Task description: Your answer must be a word-for-word copy of the listing below, minus its pictures.

Extracted records:
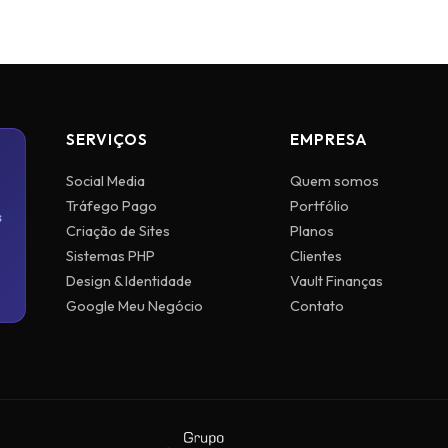
SERVIÇOS
EMPRESA
Social Media
Quem somos
Tráfego Pago
Portfólio
s
Criação de Sites
Planos
Sistemas PHP
Clientes
Design & Identidade
Vault Finanças
Google Meu Negócio
Contato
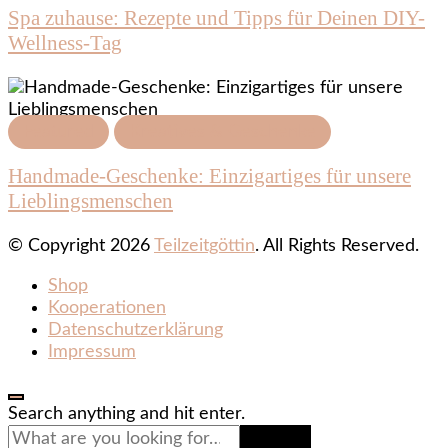
Spa zuhause: Rezepte und Tipps für Deinen DIY-
Wellness-Tag
Featured
Kreatives & Geschenke
Handmade-Geschenke: Einzigartiges für unsere
Lieblingsmenschen
© Copyright 2026
Teilzeitgöttin
. All Rights Reserved.
Shop
Kooperationen
Datenschutzerklärung
Impressum
Looking
Search anything and hit enter.
for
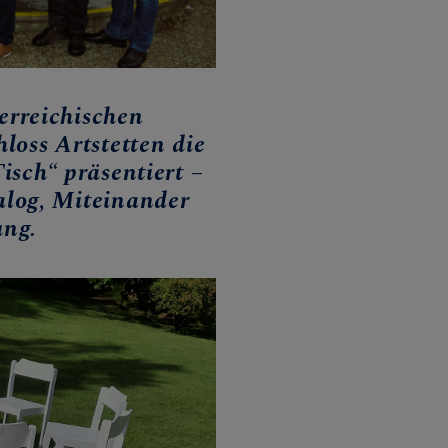
erreichischen
oss Artstetten die
Tisch“ präsentiert –
ialog, Miteinander
ung.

Answer to this problem:
SERVIÇOS
EMPRESA
Social Media
Quem somos
Tráfego Pago
Portfólio
s
Criação de Sites
Planos
Sistemas PHP
Clientes
Design & Identidade
Vault Finanças
Google Meu Negócio
Contato
Spa zuhause: Rezepte und Tipps für Deinen DIY-
Wellness-Tag
Featured
Kreatives & Geschenke
Handmade-Geschenke: Einzigartiges für unsere
Lieblingsmenschen
© Copyright 2026
Teilzeitgöttin
. All Rights Reserved.
Shop
Kooperationen
Datenschutzerklärung
Impressum
Looking
Search anything and hit enter.
for
erreichischen
oss Artstetten die
Tisch“ präsentiert –
ialog, Miteinander
ung.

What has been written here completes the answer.